Faculty Recruiting Support CICS

Data Science for the Common Good (DS4CG) 2022 Poster Session

27 Sep
Tuesday, 09/27/2022 11:00am to 1:00pm
Computer Science Building, Room 150/151
Special Event

Data Science for the Common Good (DS4CG) is a summer program that trains aspiring data scientists to work on real-world problems that benefit the common good. Join the 2022 cohort of DS4CG fellows for lunch and a poster session where you will get to learn about each project directly from students.

Please RSVP so that we make sure to order enough food. RSVP requested but not required. 

 

DS4CG 2022 Projects

MassChallenge

MassChallenge is a non-profit startup accelerator with over 10 years of experience connecting innovative entrepreneurs with community partnerships and financial resources. In this partnership with MassChallenge, students create models to predict applicant success and provide feedback to the entrepreneurs in order to improve their odds of a successful application. Another goal of the project is to develop a recommendation model that provides a "dating app-style" mentor-mentee matching for startups registered in a MassChallenge program.

Media Ecosystems Analysis Group

The Media Ecosystems Analysis Group performs quantitative media research across digital spaces, and supports multiple non-profits to leverage media insights. Students on this team are developing a pipeline for hate speech detection in videos using text transcribed from YouTube, which has become notorious for harboring online hate speech and harmful content. Integrating state-of-the-art natural language processing and information retrieval techniques, they will design an annotation process and a classifier model pipeline for categorizing videos for anti-immigrant extreme speech with highly interpretable, interactive dashboards.

UMass Rescue Lab

UMass Rescue Lab is the premier computer science research group focused on rescuing children from internet-based victimization. Students on this team will create a web application that helps parents protect their children from technology-driven exploitation. The project uses application reviews to identify potential dangers to children in the forms of exploitation and abuse through state-of-the-art NLP techniques and interactive data visualizations.

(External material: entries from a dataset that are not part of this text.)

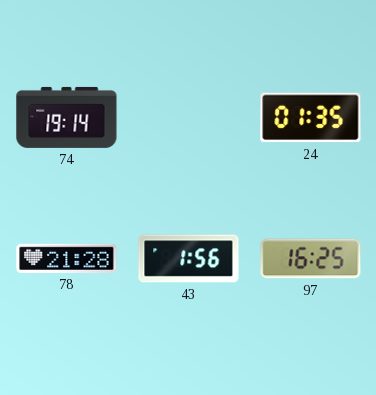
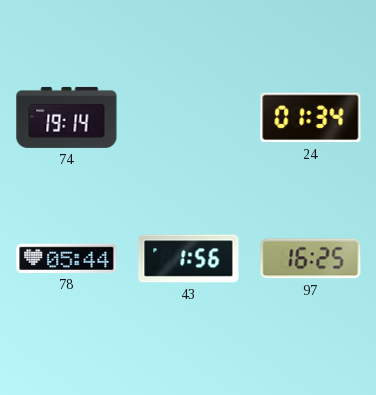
24: 01:35 -> 01:34
78: 21:28 -> 05:44
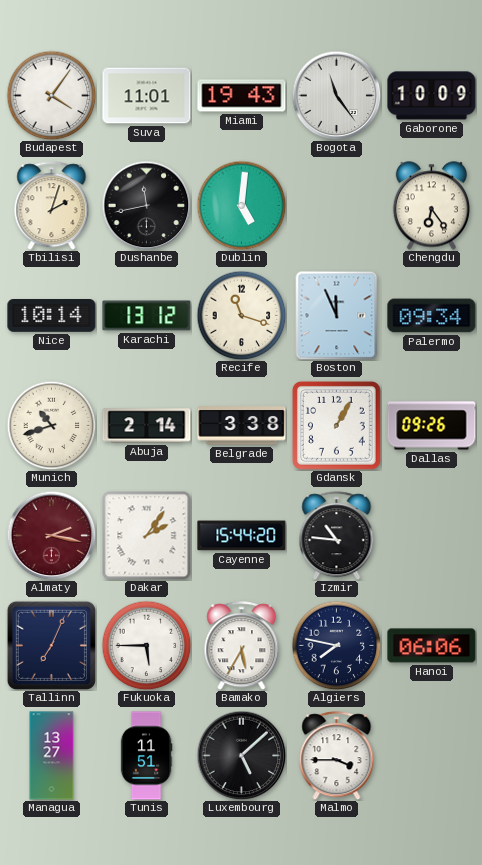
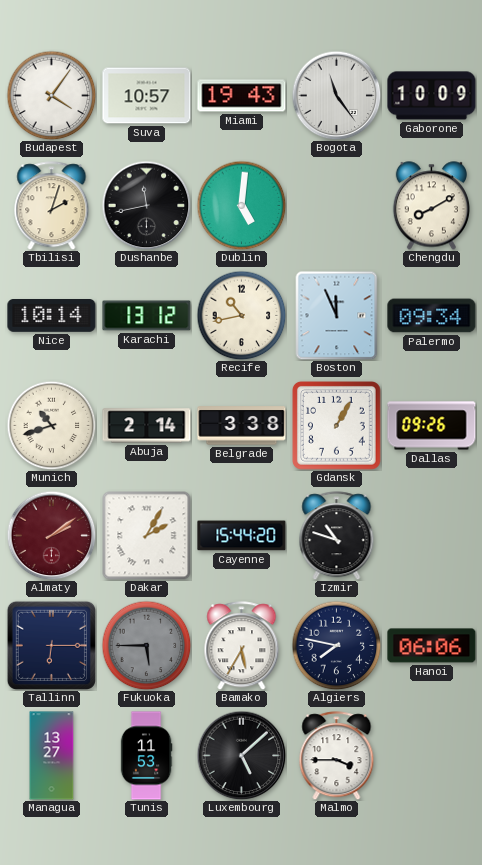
Suva: 11:01 -> 10:57
Chengdu: 6:24 -> 8:10
Recife: 11:18 -> 10:43
Almaty: 2:17 -> 2:09
Dakar: 2:06 -> 2:05
Izmir: 10:46 -> 10:48
Tallinn: 7:04 -> 6:15
Fukuoka dial: white -> grey
Tunis: 11:51 -> 11:53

Data Profiling for Fairness

Algorithmic fairness is one of the most important topics in the last decade of data science, and has attracted significant attention from industry and academia. Students on this team will investigate potential issues in data-driven systems that contribute to algorithmic fairness, in order to help data practitioners understand and identify these issues in their data and the related machine learning tasks. 

Red Cross

Timely reliable damage assessment of buildings and infrastructure in the wake of natural disasters is crucial to enable governments to make emergency declarations, and organize response and recovery efforts. To aid this effort, student on this project leverage modern machine learning techniques to rapidly analyze the before and after satellite images of affected areas to assess damage. Together with the Red Cross, the goal is to build a robust tool that is adaptable to detecting buildings and inflicted damage across the globe.

Herring Project

Accurate and efficient stock assessment methods of commercially relevant fish species are extremely important toward sustainable fisheries management. Currently used manual techniques are highly inefficient, time-consuming, and not incredibly accurate. Students in this group will partner with the MIT Sea Grant group to automate the detection and counting of herring fish species in image and video data for efficient fishery management. The goal is to build an end-to-end platform that takes video inputs, applies state-of-the-art computer vision techniques, and outputs count of herring fishes moving upstream. 

Scholarship America

Scholarship America manages the scholarship process by mediating between donors and recipients. Students on this project will apply machine learning methods within supervised learning to answer questions on graduation outcomes of scholarship recipients.